Neue EU-Vorgaben zur Verschärfung des Sanktionenrechts
Kontinuierliche Ausweitung der EU-Sanktionen
Seit Beginn des russischen Angriffskrieges auf die Ukraine zieht die Europäische Union ihr Sanktionsregime stetig nach. Gegenwärtig wird am mittlerweile 14. Sanktionspaket seit der Krigmannexion im Jahr 2014 gearbeitet, welches die bereits über 2.000 Posten auf den europäischen Sanktionslisten erweitern soll. Die Sanktionsmaßnahmen reichen von Transaktionsverboten hin zum Einfrieren von Vermögenswerten.
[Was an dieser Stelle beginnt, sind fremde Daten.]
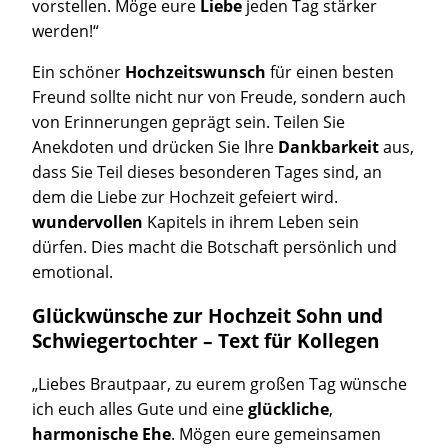
vorstellen. Möge eure
Liebe
jeden Tag stärker
werden!“
Ein schöner
Hochzeitswunsch
für einen besten
Freund sollte nicht nur von Freude, sondern auch
von Erinnerungen geprägt sein. Teilen Sie
Anekdoten und drücken Sie Ihre
Dankbarkeit
aus,
dass Sie Teil dieses besonderen Tages sind, an
dem die Liebe zur Hochzeit gefeiert wird.
wundervollen
Kapitels in ihrem Leben sein
dürfen. Dies macht die Botschaft persönlich und
emotional.
Glückwünsche zur Hochzeit Sohn und
Schwiegertochter – Text für Kollegen
„Liebes Brautpaar, zu eurem großen Tag wünsche
ich euch alles Gute und eine
glückliche
,
harmonische Ehe
. Mögen eure gemeinsamen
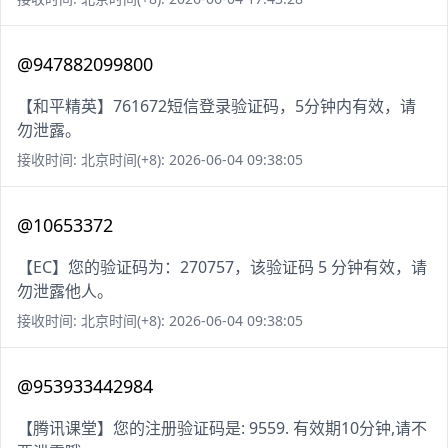
@947882099800
【和平精英】761672短信登录验证码，5分钟内有效，请
勿泄露。
接收时间: 北京时间(+8): 2026-06-04 09:38:05
@10653372
【EC】您的验证码为：270757，该验证码 5 分钟有效，请
勿泄露他人。
接收时间: 北京时间(+8): 2026-06-04 09:38:05
@953933442984
【腾讯课堂】您的注册验证码是: 9559. 有效期10分钟,请不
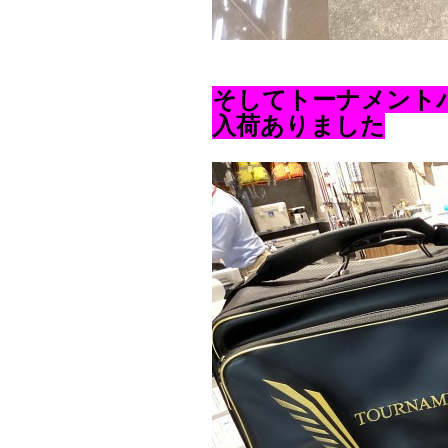
そしてトーナメント
入荷ありました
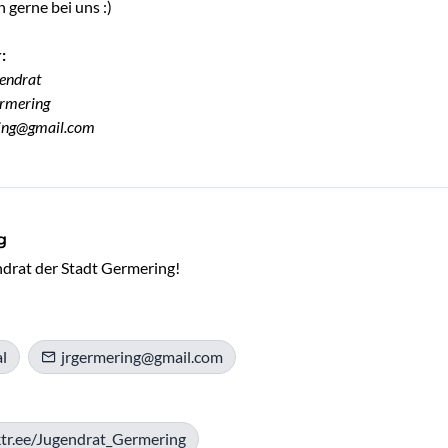
 gerne bei uns :)
:
gendrat
ermering
ring@gmail.com
g
endrat der Stadt Germering!
l
jrgermering@gmail.com
nktr.ee/Jugendrat_Germering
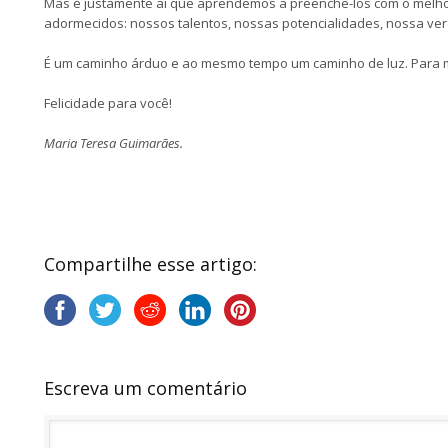
Mas é justamente aí que aprendemos a preenchê-los com o melho
adormecidos: nossos talentos, nossas potencialidades, nossa ver
É um caminho árduo e ao mesmo tempo um caminho de luz. Para mi
Felicidade para você!
Maria Teresa Guimarães.
Compartilhe esse artigo:
Escreva um comentário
Erfasst sind keineswegs nur Unternehmen aus Russland und anderen bekanntermaßen sanktionierten Ländern, sondern inzwischen auch zunehmend Unternehmen aus Drittstaaten, welche beispielsweise eine Umleitung des Handels mit sanktionierten Gütern mit Russland ermöglicht haben. Damit verhängt die EU erstmals in geringem Umfang Sekundärsanktionen, wie sie die USA bereits seit Jahrzehnten praktizieren.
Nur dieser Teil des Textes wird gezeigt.